A short guide to hereditary diffuse gastric cancer

Abstract

Hereditary diffuse gastric cancer (HDGC) is the only known predisposition syndrome dominated by carcinoma of the stomach and with a recognised genetic cause. Germline mutations in the E-cadherin gene (CDH1) co-segregate with the disease in about half of the families with multiple diffuse gastric cancer. In these families, identification of the CDH1 mutation allows for clinical measures to be taken.
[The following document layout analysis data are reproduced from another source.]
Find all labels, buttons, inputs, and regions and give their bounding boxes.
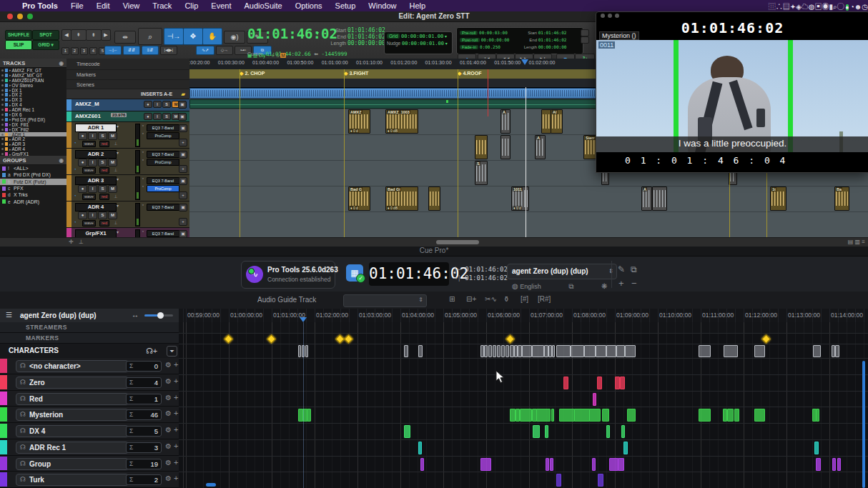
grid-character-row-group[interactable] [179, 456, 868, 473]
track-record-button[interactable]: ● [144, 113, 152, 120]
menu-item-help[interactable]: Help [403, 1, 432, 10]
track-record-button[interactable]: ● [144, 101, 152, 108]
vscroll-thumb[interactable] [862, 361, 865, 488]
postroll-label[interactable]: Post-roll [460, 38, 480, 42]
sidebar-group-c[interactable]: cPFX [0, 185, 66, 191]
track-io-button[interactable]: ▣ [179, 177, 187, 185]
cue-clip[interactable] [480, 458, 491, 471]
cue-clip[interactable] [559, 409, 575, 422]
character-row-zero[interactable]: ☊ZeroΣ4⚙+ [0, 374, 179, 391]
nudge-value[interactable]: 00:00:00:01.00 [402, 41, 444, 46]
track-timebase-selector[interactable]: red [99, 194, 109, 200]
track-visibility-dot[interactable] [1, 74, 4, 76]
track-name-label[interactable]: AMXZ601 [75, 113, 101, 119]
insert-bypass-icon[interactable]: * [142, 185, 144, 189]
character-add-icon[interactable]: + [174, 393, 178, 402]
marker-3-fight[interactable]: ◆3.FIGHT [344, 71, 368, 76]
character-count-box[interactable]: Σ1 [126, 394, 162, 404]
character-settings-icon[interactable]: ⚙ [165, 426, 172, 434]
edit-mode-shuffle[interactable]: SHUFFLE [5, 30, 32, 40]
track-mute-button[interactable]: M [108, 211, 117, 219]
tab-to-transient-button[interactable]: →|← [104, 46, 122, 55]
grid-character-row-mysterion[interactable] [179, 407, 868, 424]
sync-calendar-icon[interactable]: ▦✓ [346, 264, 363, 282]
sidebar-track-dx-4[interactable]: ▸DX 4 [0, 102, 66, 107]
session-dropdown[interactable]: agent Zero (dup) (dup) ⇕ [507, 264, 617, 279]
sidebar-track-dx-2[interactable]: ▸DX 2 [0, 92, 66, 97]
audio-clip-amxz-1003[interactable]: AMXZ_1003♦ 0 dB [385, 109, 418, 134]
streamers-row[interactable]: STREAMERS + [0, 322, 204, 333]
audio-clip[interactable] [428, 186, 440, 211]
cue-marker-diamond[interactable] [505, 334, 515, 344]
sidebar-group-a[interactable]: aPrd DX (Prd DX) [0, 171, 66, 178]
sidebar-track-prd-dx-prd-dx-[interactable]: ▸Prd DX (Prd DX) [0, 117, 66, 122]
character-row--no-character-[interactable]: ☊<no character>Σ0⚙+ [0, 358, 179, 374]
language-label[interactable]: English [520, 283, 541, 290]
insert-slot-eq3-7-band[interactable]: EQ3 7-Band [147, 204, 179, 211]
character-add-icon[interactable]: + [174, 377, 178, 385]
marker-4-roof[interactable]: ◆4.ROOF [458, 71, 481, 76]
audio-clip-amxz[interactable]: AMXZ♦ 0 d [348, 109, 370, 134]
track-automation-icon[interactable]: ◔ [74, 141, 77, 145]
track-name-label[interactable]: ADR 1 [75, 124, 117, 132]
smart-tool-link-button[interactable]: ∿➚ [196, 46, 214, 55]
overview-clip[interactable] [488, 345, 492, 357]
zoom-toggle-tool[interactable]: ⇹ [114, 31, 136, 44]
track-name-dropdown-icon[interactable]: ▾ [117, 176, 119, 181]
character-count-box[interactable]: Σ46 [126, 409, 162, 420]
user-icon[interactable]: ☻ [854, 3, 862, 11]
cue-clip[interactable] [816, 409, 819, 422]
add-character-icon[interactable]: ☊+ [146, 344, 157, 358]
insert-slot-eq3-7-band[interactable]: EQ3 7-Band [147, 151, 179, 158]
cue-clip[interactable] [623, 442, 628, 454]
track-name-label[interactable]: ADR 2 [75, 150, 117, 159]
cue-clip[interactable] [621, 425, 625, 438]
track-automation-icon[interactable]: ◔ [74, 194, 77, 198]
track-visibility-dot[interactable] [1, 89, 4, 91]
track-freeze-icon[interactable]: ⊥ [114, 141, 117, 146]
cue-clip[interactable] [536, 409, 551, 422]
audio-clip[interactable] [475, 135, 488, 159]
track-input-button[interactable]: I [88, 132, 97, 140]
language-globe-icon[interactable]: ◍ [512, 282, 518, 290]
audio-clip[interactable] [541, 109, 551, 134]
selector-tool[interactable]: ✥ [183, 28, 203, 45]
track-automation-icon[interactable]: ◔ [74, 220, 77, 224]
grabber-tool[interactable]: ✋ [202, 28, 222, 45]
overview-clip[interactable] [754, 345, 765, 357]
zoom-preset-1[interactable]: 1 [61, 47, 69, 55]
track-io-button[interactable]: ▣ [179, 204, 187, 211]
character-count-box[interactable]: Σ19 [126, 459, 162, 469]
character-row-dx-4[interactable]: ☊DX 4Σ5⚙+ [0, 423, 179, 439]
audio-clip-bad-gi[interactable]: Bad Gi♦ 0 dB [385, 186, 418, 211]
cue-clip[interactable] [551, 409, 554, 422]
snap-icon[interactable]: ✳ [271, 53, 275, 58]
sidebar-group-b[interactable]: bFutz DX (Futz) [0, 179, 66, 185]
box-a-icon[interactable]: ▣ [815, 3, 822, 11]
overview-clip[interactable] [616, 345, 625, 357]
overview-clip[interactable] [835, 345, 839, 357]
cue-clip[interactable] [563, 377, 568, 389]
overview-clip[interactable] [813, 345, 821, 357]
character-settings-icon[interactable]: ⚙ [165, 474, 172, 482]
insert-slot-procomp[interactable]: ProComp [147, 185, 179, 192]
menu-item-pro-tools[interactable]: Pro Tools [16, 1, 64, 10]
track-visibility-dot[interactable] [1, 84, 4, 86]
cue-clip[interactable] [533, 425, 540, 438]
character-count-box[interactable]: Σ4 [126, 377, 162, 388]
grid-label[interactable]: Grid [387, 34, 400, 39]
character-name-field[interactable]: ☊Mysterion [16, 409, 129, 421]
track-visibility-dot[interactable] [1, 129, 4, 131]
track-header-adr-4[interactable]: ADR 4▾●ISMwavered◔⊥EQ3 7-Band*▣+ [66, 201, 189, 228]
edit-mode-grid[interactable]: GRID ▾ [32, 40, 59, 50]
scroll-options-icon[interactable]: ▤ ▥ ≡ [848, 239, 865, 245]
audio-clip-bad-g[interactable]: Bad G♦ 0 d [348, 186, 370, 211]
grid-character-row-adr-rec-1[interactable] [179, 439, 868, 457]
overview-clip[interactable] [298, 345, 301, 357]
cue-clip[interactable] [727, 409, 734, 422]
character-add-icon[interactable]: + [174, 458, 178, 467]
play-circle-icon[interactable]: ◉ [822, 3, 829, 11]
postroll-value[interactable]: 00:00:00:00 [481, 37, 510, 42]
cue-clip[interactable] [699, 409, 711, 422]
track-header-adr-3[interactable]: ADR 3▾●ISMwavered◔⊥EQ3 7-Band*ProComp*▣+ [66, 175, 189, 201]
Importantly, clinical intervention is likely to be therapeutic and associated with tolerable morbidity. This review is thus aimed at providing a current overview of the clinical management and the underlying biology of HDGC.

Figure 1

Early tumour stages in HDGC: A – normal gastric body mucosa; B – the first apparent disease stage in HDGC is multiple, minute foci of SRCC confined to the gastric mucosa (stage T1a). SRCs are the predominant cell type in these tumours, are typically located in the superficial mucosa underneath an intact surface epithelium and are mitotically inactive. Less differentiated and proliferating cancer cells are found in small numbers deep to the SRCs and are physically close to the gastric neck region; C – larger foci can acquire an increased amount of poorly differentiated cancer cells. These cells often have a fibroblastoid appearance consistent with an induction of an epithelial-mesenchymal transition; D – invasion through the muscularis mucosae and muscularis propria involves poorly and de-differentiated cancer cells. While the proliferative activity of stage T1a cancers is very low, more advanced cancers (≥ T1b) have a markedly increased proliferation rate.